A team of researchers from the Georgia Institute of Technology is currently working on a biometric keyboard that recognizes its user by analyzing the electrical signal produced by each keystroke. This prototype keyboard is made of self-cleaning keys which are also able to produce enough electricity required for their functioning.
Everyone one has a unique way to type on the keyboard of a computer. This finding is not new and is a subject of research. The goal is to be able to use this feature as a biometrics tool to not only secure systems but also identify the user, his age or his emotional state.
Thus a team of researchers at the famous Georgia Institute of Technology, led by Professor Zhong Lin Wang has developed a keyboard capable of recognizing the user. It produces an electrical signal whenever a finger comes into contact with the surface of the keys. This complex electrical signal may be analyzed to determine the profile and identify a user.
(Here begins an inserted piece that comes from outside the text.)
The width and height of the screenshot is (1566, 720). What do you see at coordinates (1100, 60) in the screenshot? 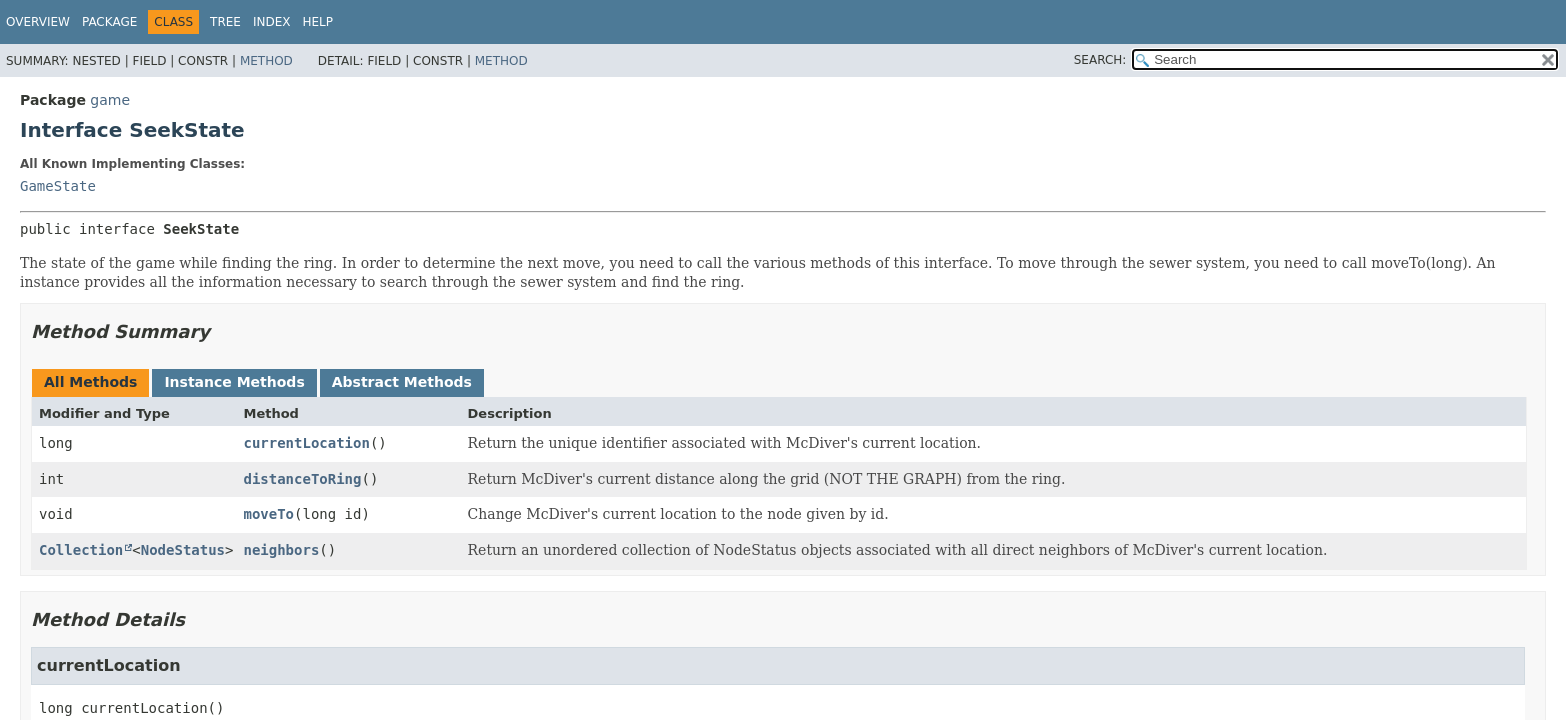
I see `SEARCH:` at bounding box center [1100, 60].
The keyboard is not mechanical and buttons are made of layers of plastic that contain transparent indium-tin oxide film as electrodes. Electricity is generated by a triboelectric effect, an Electrostatic phenomenon that is initiated when the two materials are brought into contact and separated. In this case, it is the skin and the materials used for the keys.
According to the researchers, a hacker who steals the computer access codes cannot use them because the keyboard does not recognize it. In his scientific article (ACS Nano), the team says it has tested its prototype with 104 people. Each had to write the English word touch four times, so that the electrical signal corresponding to keystrokes could to be recorded. Its analysis allowed to distinguish individual profiles. Moreover, this electrical signal produced may be large enough to power a wireless keyboard. The only requirement is that the typing speed must be greater than one hundred characters per minute.